The military implications make me wish it won’t be possible to make it as powerful as Josh claims. If 10 percent of the mirrors target one location, it would be difficult for anyone in the target area to survive. I suspect defensive mirrors would be of some use, but there would still be serious heating of the atmosphere near the mirrors. Josh claims that it could be designed with a deadman switch that would cause a snowball earth effect if the entity in charge were destroyed, but it’s not obvious why the balloons couldn’t be destroyed in that scenario. Later in the weekend Chris Hibbert raised concerns about how secure it would be against unauthorized people hacking into it, and I wasn’t reassured by Josh’s answer.

James Hughes gave a talk advocating world government. I was disappointed with his inability to imagine that that would result in power becoming too centralized. Nick Bostrom’s discussions of this subject are much more thoughtful.
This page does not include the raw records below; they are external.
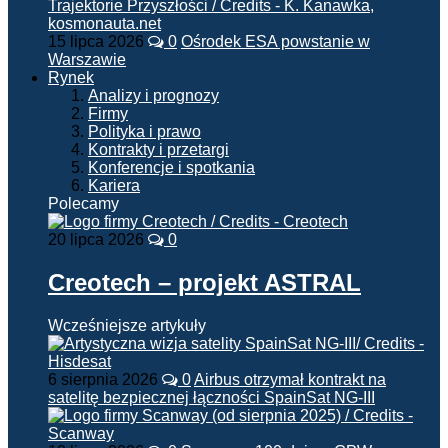
15 lipca 2026
0
Ośrodek ESA powstanie w
Warszawie
Rynek
Analizy i prognozy
Firmy
Polityka i prawo
Kontrakty i przetargi
Konferencje i spotkania
Kariera
Polecamy
20 lipca 2026
0
Creotech – projekt ASTRAL
Wcześniejsze artykuły
6 sierpnia 2026
0
Airbus otrzymał kontrakt na
satelitę bezpiecznej łączności SpainSat NG-III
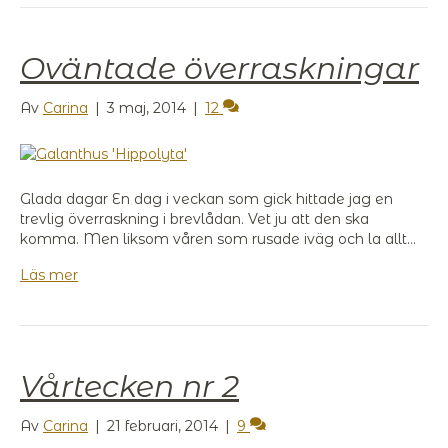
Oväntade överraskningar
Av
Carina
|
3 maj, 2014
|
12
Glada dagar En dag i veckan som gick hittade jag en
trevlig överraskning i brevlådan. Vet ju att den ska
komma. Men liksom våren som rusade iväg och la allt…
Läs mer
Vårtecken nr 2
Av
Carina
|
21 februari, 2014
|
9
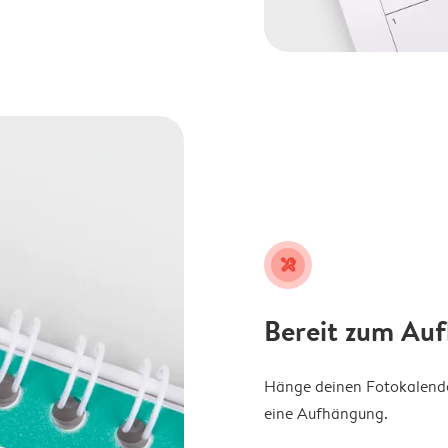
tools
Bereit zum Au
Hänge deinen Fotokalender
eine Aufhängung.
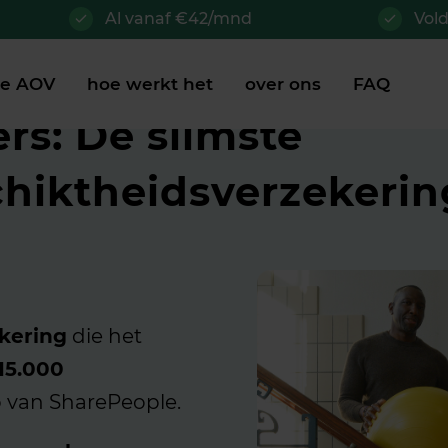
Al vanaf €42/mnd
Vol
je AOV
hoe werkt het
over ons
FAQ
rs: De slimste
hiktheidsverzekerin
kering
die het
15.000
b van SharePeople.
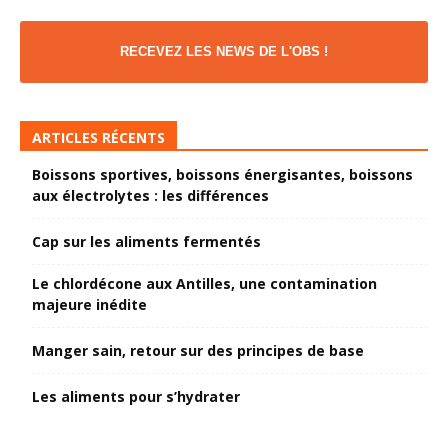
RECEVEZ LES NEWS DE L'OBS !
ARTICLES RÉCENTS
Boissons sportives, boissons énergisantes, boissons
aux électrolytes : les différences
Cap sur les aliments fermentés
Le chlordécone aux Antilles, une contamination
majeure inédite
Manger sain, retour sur des principes de base
Les aliments pour s’hydrater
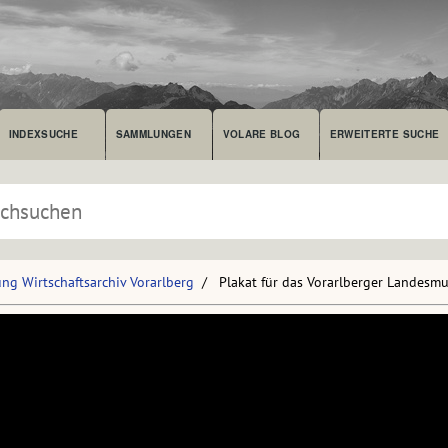
INDEXSUCHE
SAMMLUNGEN
VOLARE BLOG
ERWEITERTE SUCHE
g Wirtschaftsarchiv Vorarlberg
Plakat für das Vorarlberger Landes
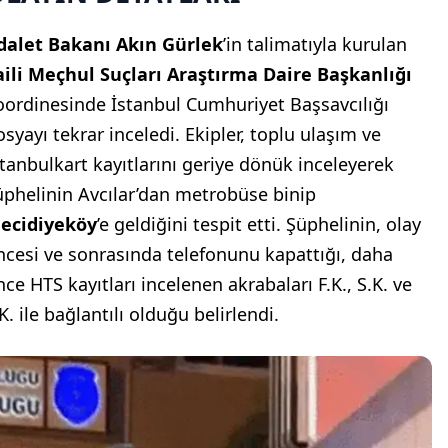
dalet Bakanı Akın Gürlek
’in talimatıyla kurulan
aili Meçhul Suçları Araştırma Daire Başkanlığı
oordinesinde İstanbul Cumhuriyet Başsavcılığı
osyayı tekrar inceledi. Ekipler, toplu ulaşım ve
stanbulkart kayıtlarını geriye dönük inceleyerek
üphelinin Avcılar’dan metrobüse binip
ecidiyeköy
’e geldiğini tespit etti. Şüphelinin, olay
ncesi ve sonrasında telefonunu kapattığı, daha
nce HTS kayıtları incelenen akrabaları F.K., S.K. ve
K. ile bağlantılı olduğu belirlendi.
Alan Goldstein gave a talk about the A-Prize and defining a concept called the carbon barrier to distinguish biological from non-biological life. Josh pointed out that as stated all life fit Goldstein’s definition of biological (since any information can be encoded in DNA). Goldstein modified his definition to avoid that, and then other people mentioned reports such as this which imply that humans don’t fall within Goldstein’s definition of biological due to inheritance of information through means other than DNA. Goldstein seemed unable to understand that objection.